RECORDS FOR PROCESSING:
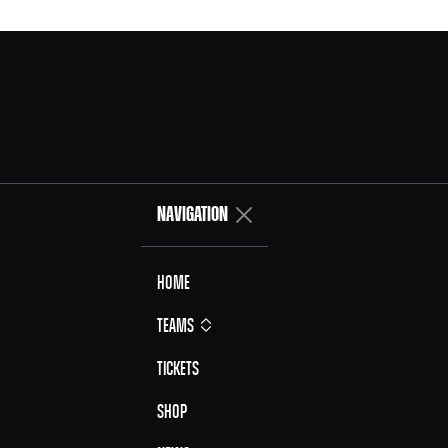
NAVIGATION
Home
Teams
Tickets
Shop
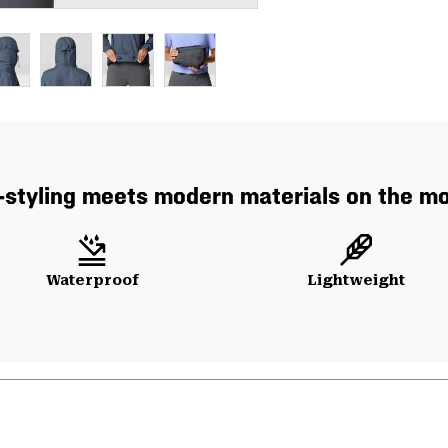
-styling meets modern materials on the mo
Waterproof
Lightweight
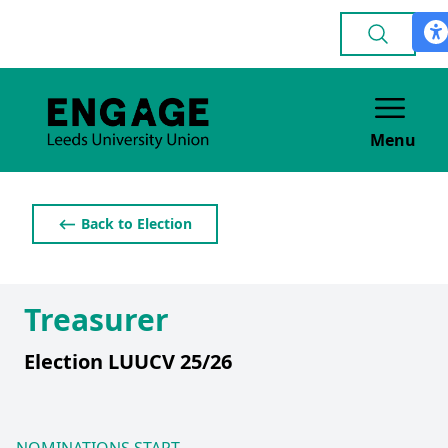
Menu
⟵ Back to Election
Treasurer
Election LUUCV 25/26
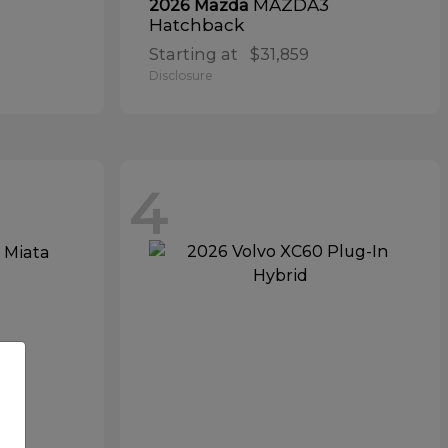
MAZDA3
2026 Mazda
Hatchback
Starting at
$31,859
Disclosure
4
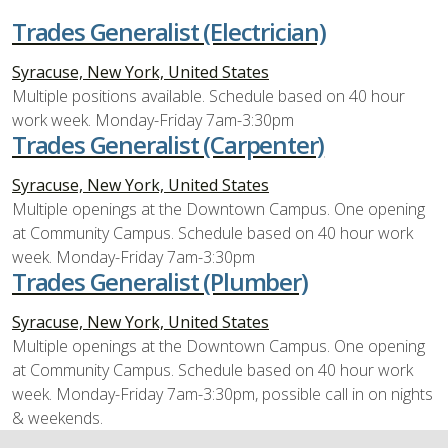
Trades Generalist (Electrician)
Syracuse, New York, United States
Multiple positions available. Schedule based on 40 hour
work week. Monday-Friday 7am-3:30pm
Trades Generalist (Carpenter)
Syracuse, New York, United States
Multiple openings at the Downtown Campus. One opening
at Community Campus. Schedule based on 40 hour work
week. Monday-Friday 7am-3:30pm
Trades Generalist (Plumber)
Syracuse, New York, United States
Multiple openings at the Downtown Campus. One opening
at Community Campus. Schedule based on 40 hour work
week. Monday-Friday 7am-3:30pm, possible call in on nights
& weekends.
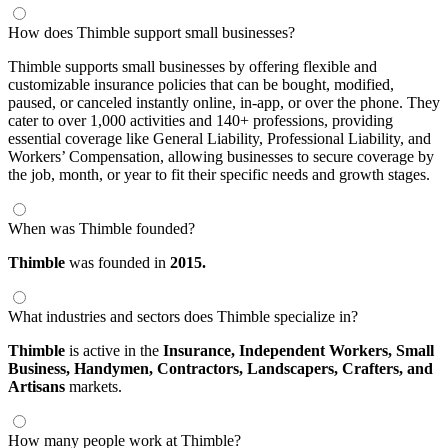
How does Thimble support small businesses?
Thimble supports small businesses by offering flexible and
customizable insurance policies that can be bought, modified,
paused, or canceled instantly online, in-app, or over the phone. They
cater to over 1,000 activities and 140+ professions, providing
essential coverage like General Liability, Professional Liability, and
Workers’ Compensation, allowing businesses to secure coverage by
the job, month, or year to fit their specific needs and growth stages.
When was Thimble founded?
Thimble
was founded in
2015.
What industries and sectors does Thimble specialize in?
Thimble
is active in the
Insurance,
Independent Workers,
Small
Business,
Handymen,
Contractors,
Landscapers,
Crafters,
and
Artisans
markets.
How many people work at Thimble?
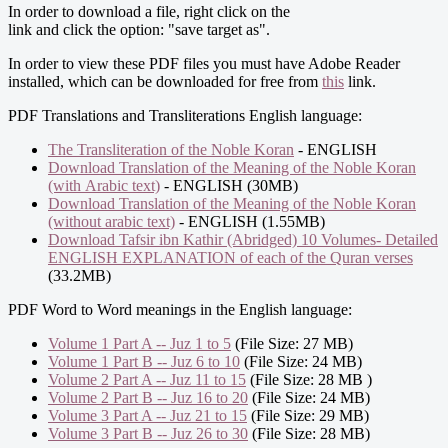
In order to download a file, right click on the
link and click the option: "save target as".
In order to view these PDF files you must have Adobe Reader
installed, which can be downloaded for free from
this
link.
PDF Translations and Transliterations English language:
The Transliteration of the Noble Koran
- ENGLISH
Download Translation of the Meaning of the Noble Koran
(with Arabic text)
- ENGLISH (30MB)
Download Translation of the Meaning of the Noble Koran
(without arabic text)
- ENGLISH (1.55MB)
Download Tafsir ibn Kathir (Abridged) 10 Volumes- Detailed
ENGLISH EXPLANATION of each of the Quran verses
(33.2MB)
PDF Word to Word meanings in the English language:
Volume 1 Part A -- Juz 1 to 5
(File Size: 27 MB)
Volume 1 Part B -- Juz 6 to 10
(File Size: 24 MB)
Volume 2 Part A -- Juz 11 to 15
(File Size: 28 MB )
Volume 2 Part B -- Juz 16 to 20
(File Size: 24 MB)
Volume 3 Part A -- Juz 21 to 15
(File Size: 29 MB)
Volume 3 Part B -- Juz 26 to 30
(File Size: 28 MB)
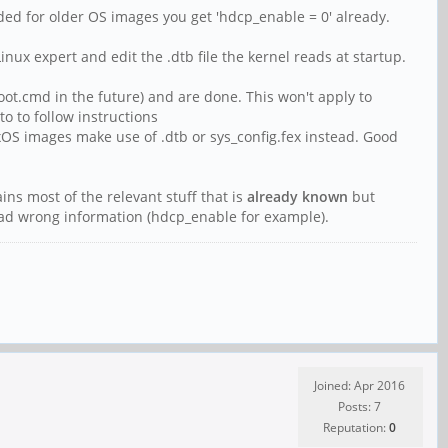
ded for older OS images you get 'hdcp_enable = 0' already.
nux expert and edit the .dtb file the kernel reads at startup.
ot.cmd in the future) and are done. This won't apply to
o to follow instructions
S images make use of .dtb or sys_config.fex instead. Good
ains most of the relevant stuff that is
already known
but
pread wrong information (hdcp_enable for example).
Joined: Apr 2016
Posts: 7
Reputation:
0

WORK INSTRUCTIONS:
Look through the listing and extract every line with "Monday" in it.

REPLY:
work week. Monday-Friday 7am-3:30pm
week. Monday-Friday 7am-3:30pm
week. Monday-Friday 7am-3:30pm, possible call in on nights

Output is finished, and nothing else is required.